Starting at the line with "At what (x,y)", return every line through the final one of the data, word for word. Pictures stay out.

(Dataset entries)
______
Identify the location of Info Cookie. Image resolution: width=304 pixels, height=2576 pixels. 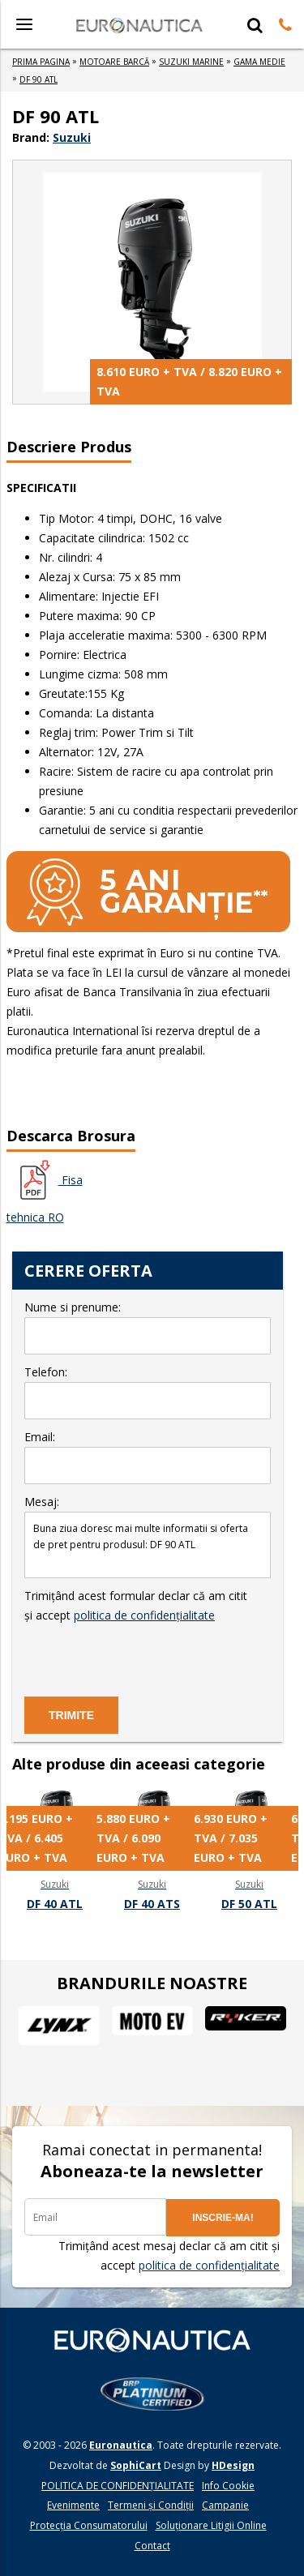
(228, 2486).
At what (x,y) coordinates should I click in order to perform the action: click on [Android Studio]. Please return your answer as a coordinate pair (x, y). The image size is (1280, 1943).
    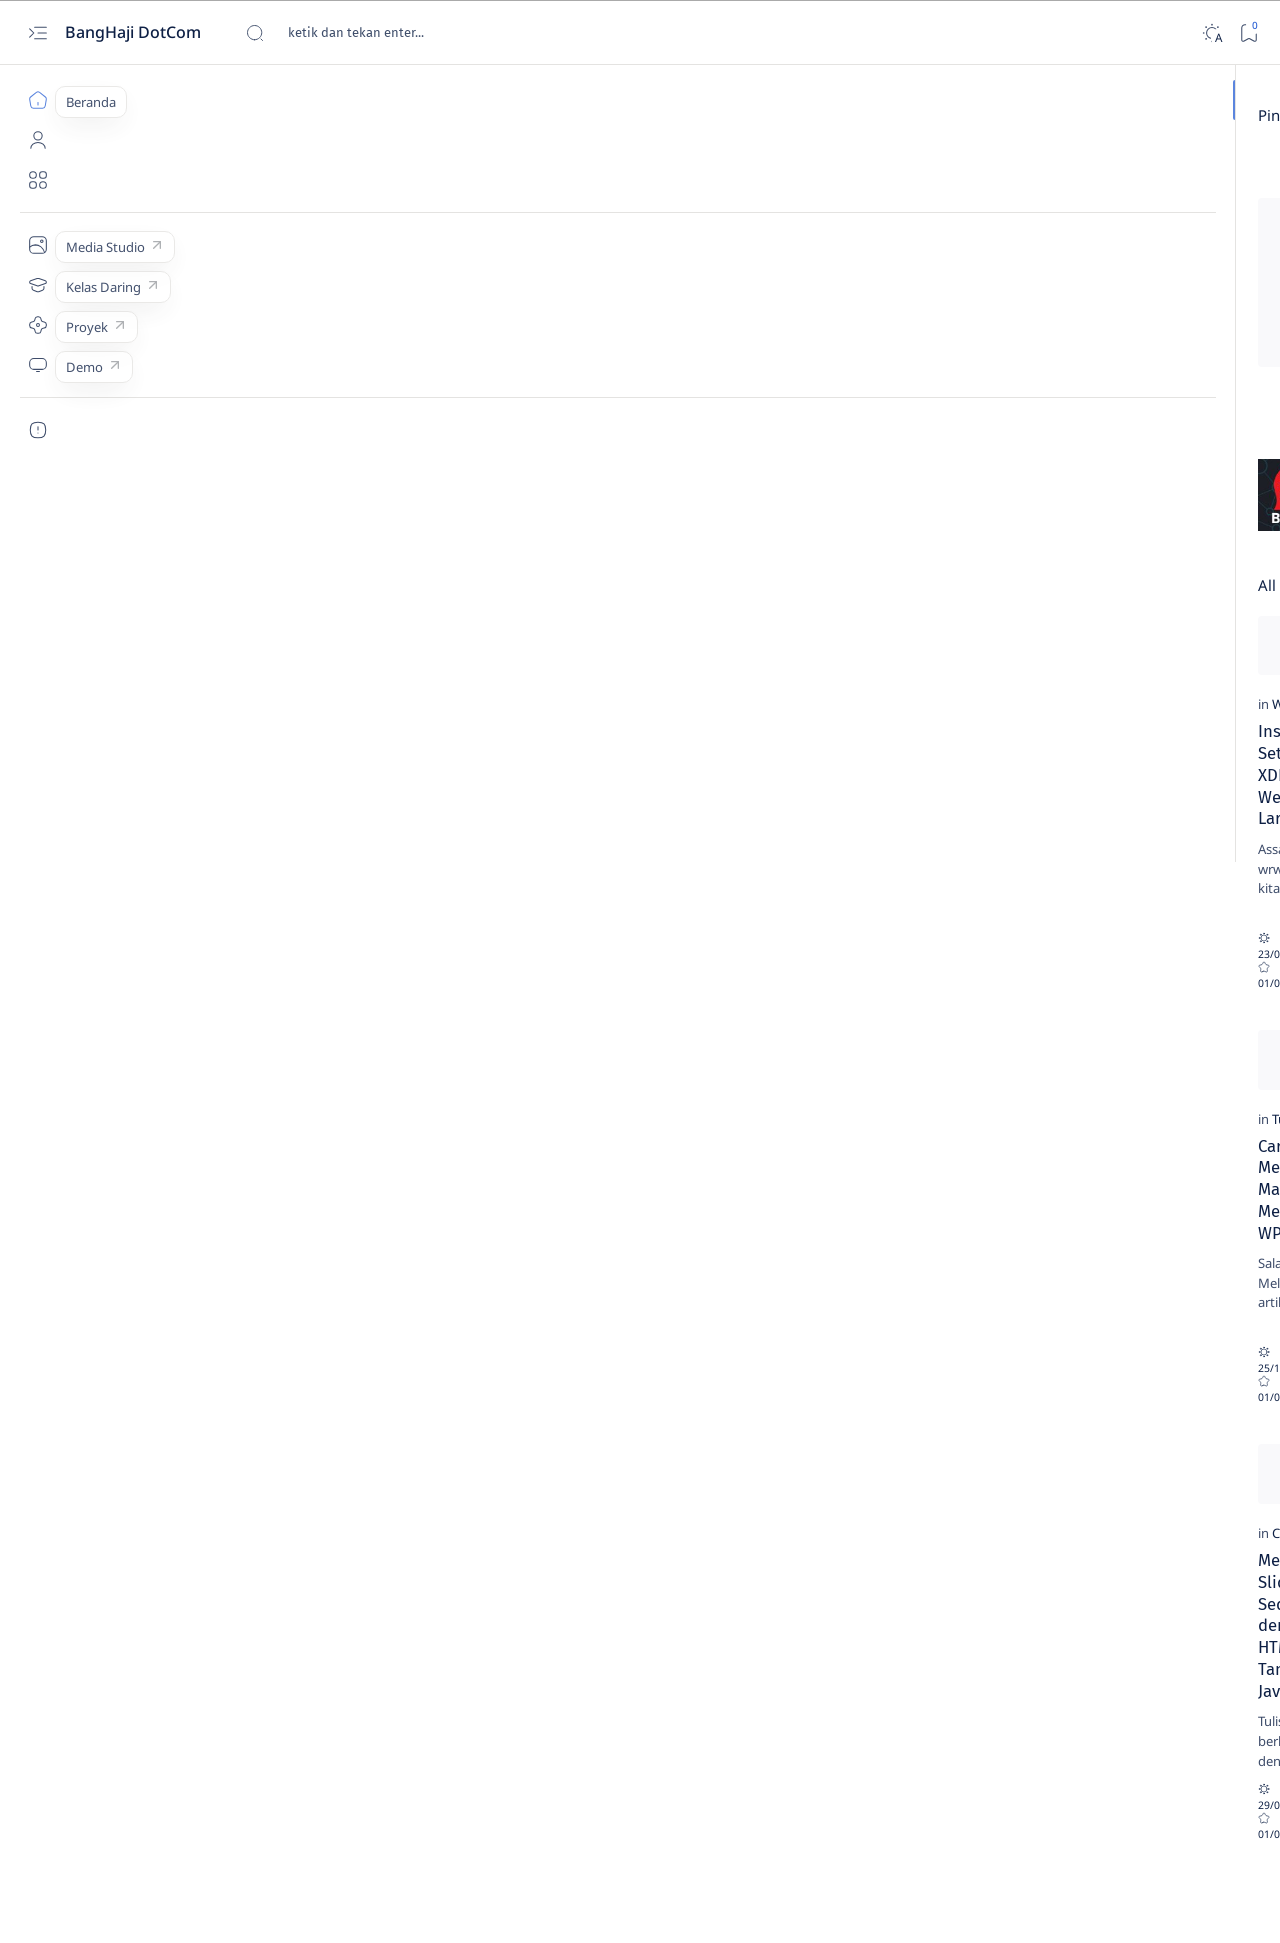
    Looking at the image, I should click on (1045, 216).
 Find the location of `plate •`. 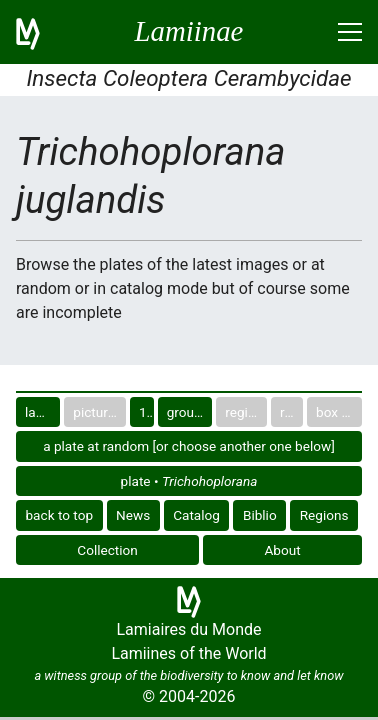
______
RESULT:
At what (x,y) coordinates should I click in order to perform the action: click on [Android Studio]. Please return your answer as a coordinate pair (x, y). The image size is (1280, 1943).
    Looking at the image, I should click on (1045, 216).
 Find the location of `plate •`. 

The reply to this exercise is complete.